Australian Bureau of Statistics figures released this morning show the national jobless rate fell to a seasonally adjusted 4.7 per cent in July, down from 4.9 per cent in June.
SA’s jobless rate in July fell from 5.3 per cent in June and is now the second-highest in Australia behind Queensland at 5.2 per cent.
It’s SA lowest unemployment rate since January 2010 and the first time it has dipped below 5 per cent since February 2010.
But the state’s youth unemployment rate rose slightly in July to 9.7 per cent from a 10-year low of 9.4 per cent in June.
Despite lockdowns, Victoria, NSW and Tasmania all recorded unemployment rates of 4.5 per cent in July with WA and the Northern Territory on 4.6 per cent.
In South Australia, the employment to population ratio increased to 60 per cent – its highest level since January 2012.
The participation rate, measuring the percentage of people either in work or looking for a job, also increased to 62.9 per cent but is still well below the national average of 66 per cent.
The total number of people with jobs in South Australia reached an all-time record of 877,200 in July. The number of people in full-time employment also reached a record of 565,300.
The unemployment rate was 4.9 per cent for men and just 4.4 per cent for women and there are now 42,900 jobless people in the state – the lowest number since August 2011.

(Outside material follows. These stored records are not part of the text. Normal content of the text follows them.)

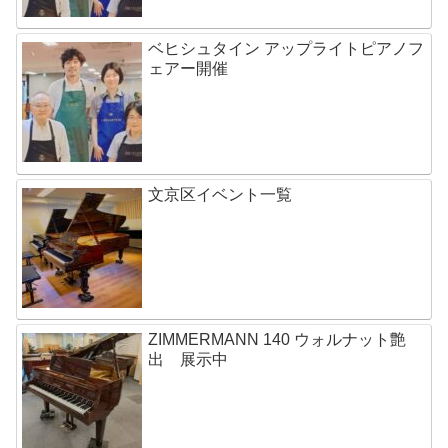
ベヒシュタイン アップライトピアノフ
ェアー開催
文京区イベント一覧
ZIMMERMANN 140 ウォルナット艶
出 展示中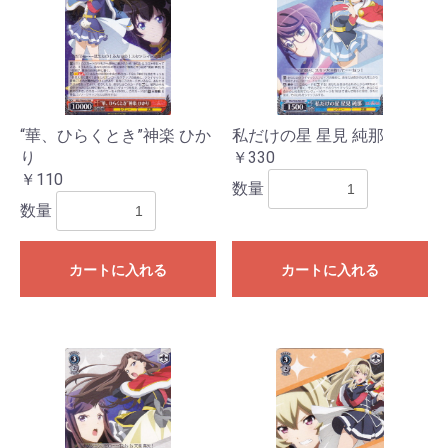
“華、ひらくとき”神楽 ひか
私だけの星 星見 純那
り
￥330
￥110
数量
数量
カートに入れる
カートに入れる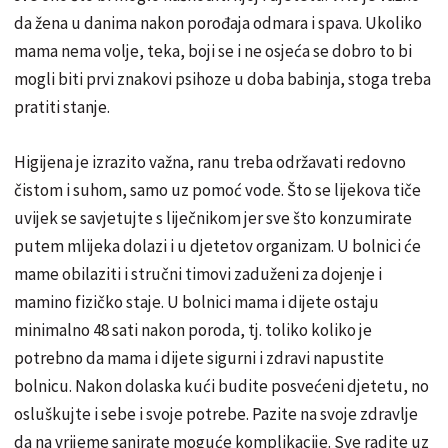
da žena u danima nakon porođaja odmara i spava. Ukoliko
mama nema volje, teka, boji se i ne osjeća se dobro to bi
mogli biti prvi znakovi psihoze u doba babinja, stoga treba
pratiti stanje.
Higijena je izrazito važna, ranu treba održavati redovno
čistom i suhom, samo uz pomoć vode. Što se lijekova tiče
uvijek se savjetujte s liječnikom jer sve što konzumirate
putem mlijeka dolazi i u djetetov organizam. U bolnici će
mame obilaziti i stručni timovi zaduženi za dojenje i
mamino fizičko staje. U bolnici mama i dijete ostaju
minimalno 48 sati nakon poroda, tj. toliko koliko je
potrebno da mama i dijete sigurni i zdravi napustite
bolnicu. Nakon dolaska kući budite posvećeni djetetu, no
osluškujte i sebe i svoje potrebe. Pazite na svoje zdravlje
da na vrijeme sanirate moguće komplikacije. Sve radite uz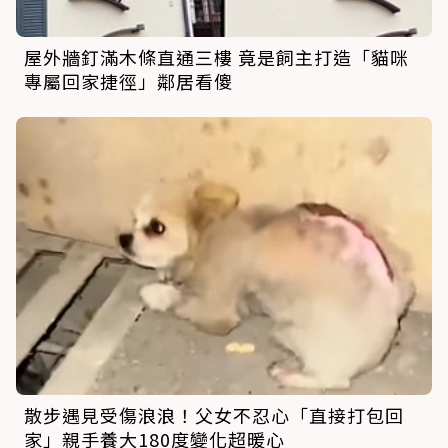
屋外牆釘滿木條直通三樓 竟是飼主打造「貓咪
專屬回家捷徑」鄰居看傻
散步遇見受傷浪浪！父女不忍心「直接打包回
家」親手養大180度變化超暖心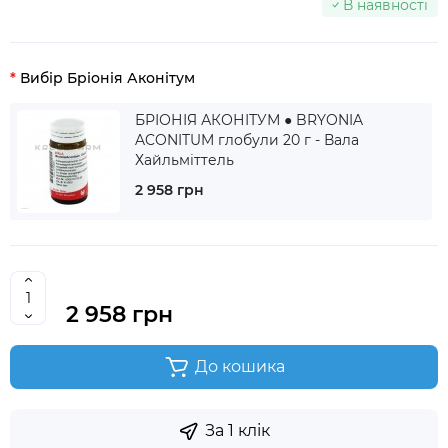
В наявності
Вибір Бріонія Аконітум
БРІОНІЯ АКОНІТУМ ● BRYONIA
ACONITUM глобули 20 г - Вала
Хайльміттель
2 958 грн
2 958 грн
До кошика
За 1 клік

However, underemployment rose by 0.5 per cent to 8.4 per cent, slightly above the national average of 8.3 per cent.
The jobs data reference period was July 4 to 17 and did not include the seven-day South Australian lockdown, which began on July 20.
Seasonally adjusted employment in Australia increased by 2,000 people between June and July but hours worked fell by 0.2 per cent, according to the ABS.
This was underpinned by large changes in the New South Wales and Victorian labour markets.
Head of labour statistics at the ABS Bjorn Jarvis said the July data coincided with the early weeks of the Greater Sydney lockdown, increased restrictions in other parts of New South Wales, and a series of changes in restrictions in other parts of the country.
“The labour market changes in New South Wales between June and July had a large influence on the national figures,” he said.
“There were big falls in New South Wales in both employment (-36,000) and unemployment (-27,000), with the labour force reducing by around 64,000 people.
“In addition, hours worked in New South Wales fell by 7.0 per cent. These changes offset increases in employment and hours in Victoria.”